Picture this: It’s the costume portion of the upcoming Mrs. Universe pageant in South Africa, and out walks a woman wearing something resembling a half-firesuit and carrying a race helmet painted with the American flag.
Everyone in attendance, including women from 83 other countries, will know exactly which nation Mrs. USA Ashley Stremme is representing as she competes for an even bigger crown.
Stremme, the wife of David Stremme, will carry one of her husband’s old Cup Series helmets with “USA” painted across the visor, ensuring there will be a racing connection to her part of the competition.
“The racing community has been a huge support factor in what I’ve done this past year, and that means more to me than they will ever know,” said Stremme, the daughter of former sprint car driver Joe Deihl. “It’s the sport that I love and grew up in since a little girl. So having that support is amazing.”
Stremme was previously named Mrs. United States (a different competition from Mrs. USA), so she has plenty of pageant experience. But one big change will be that for Mrs. Universe, all contestants are promoting the same cause — an anti-violence message toward women and children — while in this country, each woman picks her own platform.

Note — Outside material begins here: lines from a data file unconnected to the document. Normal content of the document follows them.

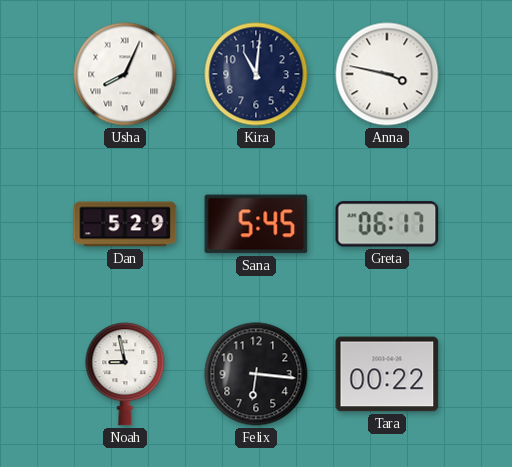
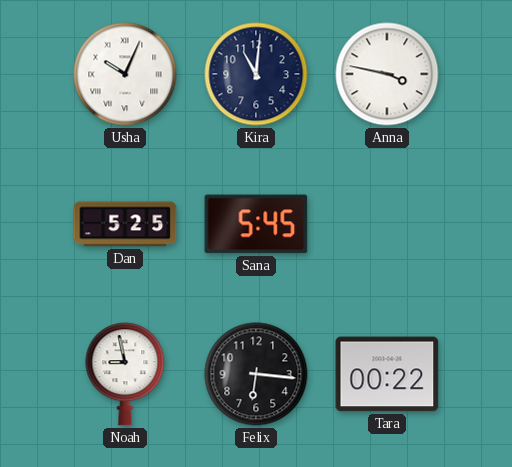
Usha: 8:04 -> 10:04
Dan: 5:29 -> 5:25
Greta: 06:17 -> none
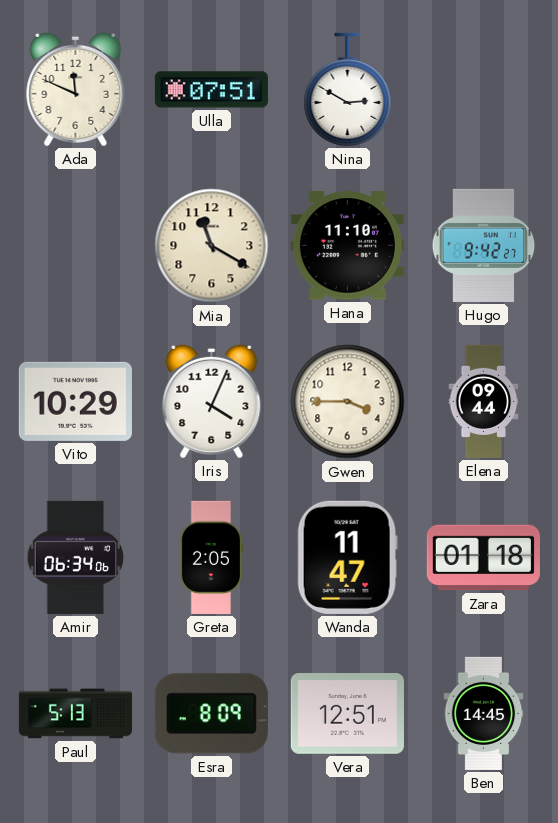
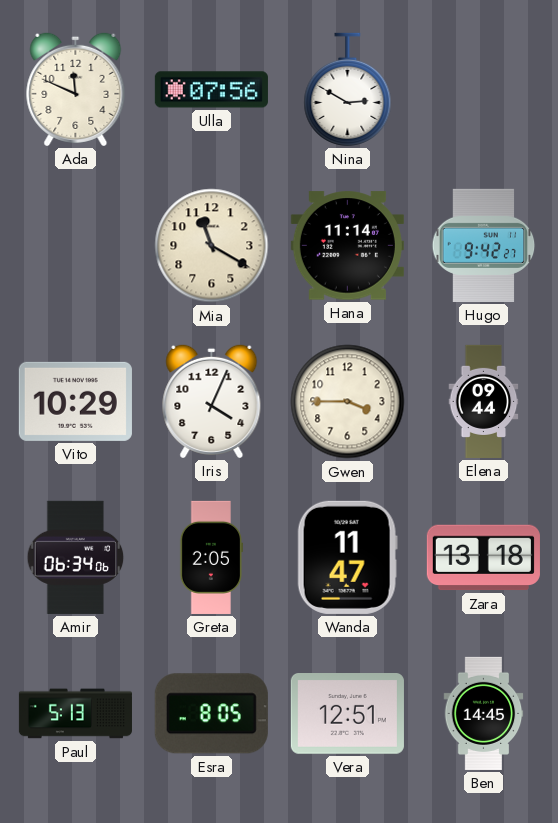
Ulla: 07:51 -> 07:56
Hana: 11:10 -> 11:14
Zara: 01:18 -> 13:18
Esra: 8:09 -> 8:05
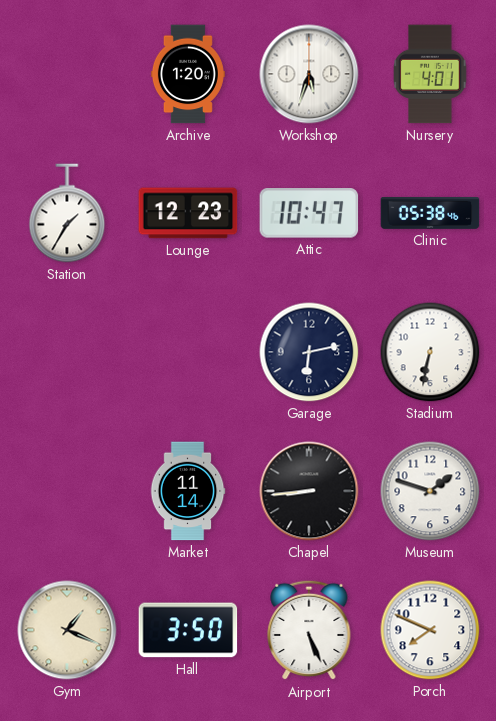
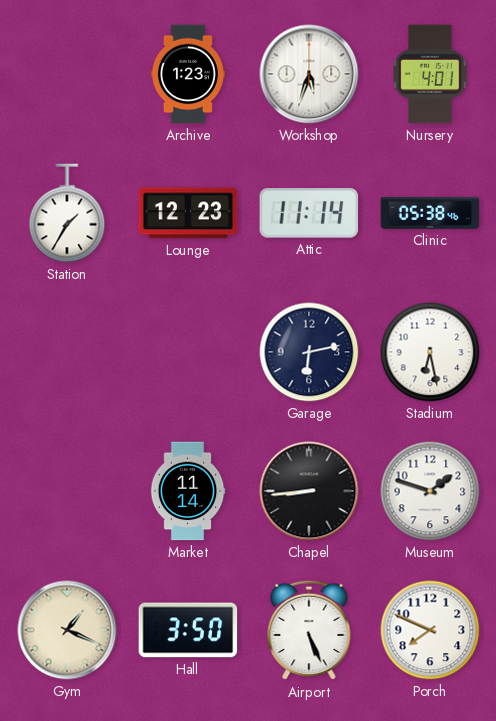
Archive: 1:20 -> 1:23
Attic: 10:47 -> 11:14
Stadium: 6:32 -> 6:28
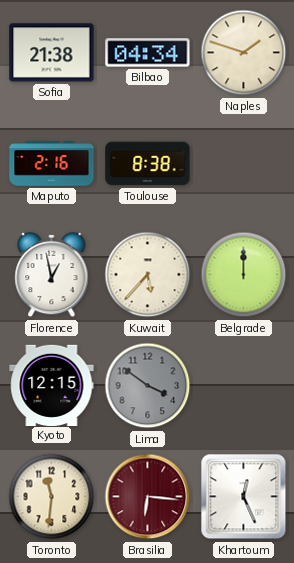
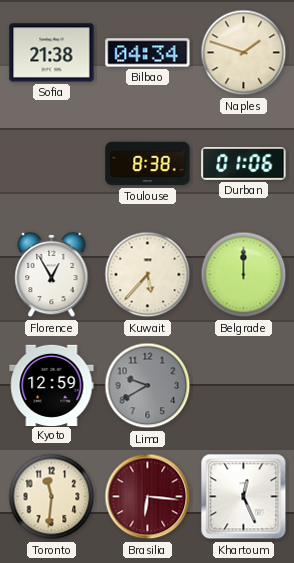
Maputo: 2:16 -> none
Durban: none -> 01:06
Florence: 12:58 -> 12:55
Kyoto: 12:15 -> 12:59
Lima: 3:51 -> 9:40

As part of that, Stremme will participate in a “One Voice” march on Aug. 30 to promote the cause and is hoping the racing community will follow along with the hashtags #MrsUniverse2017 and #OneVoice.
She also prepared a video on domestic violence that presented as part of the pageant, along with the more standard elements like an evening gown competition.
Stremme won’t travel with any friends or family because she just wants to focus on doing her absolute best over the 10-day period (“I like to have my own space and not have to worry about David being lost somewhere in Africa,” she said).
She’s ready to compete and “bring back a little hardware,” she said, as well as answer questions from other contestants about the current state of U.S. politics.
“It’s extremely overwhelming,” she said of being selected to represent the country. “I’m proud to be from the United States and represent the United States. I’m going there to make a difference and try to impact people we come in contact with and better our world. I hope to do my country proud.”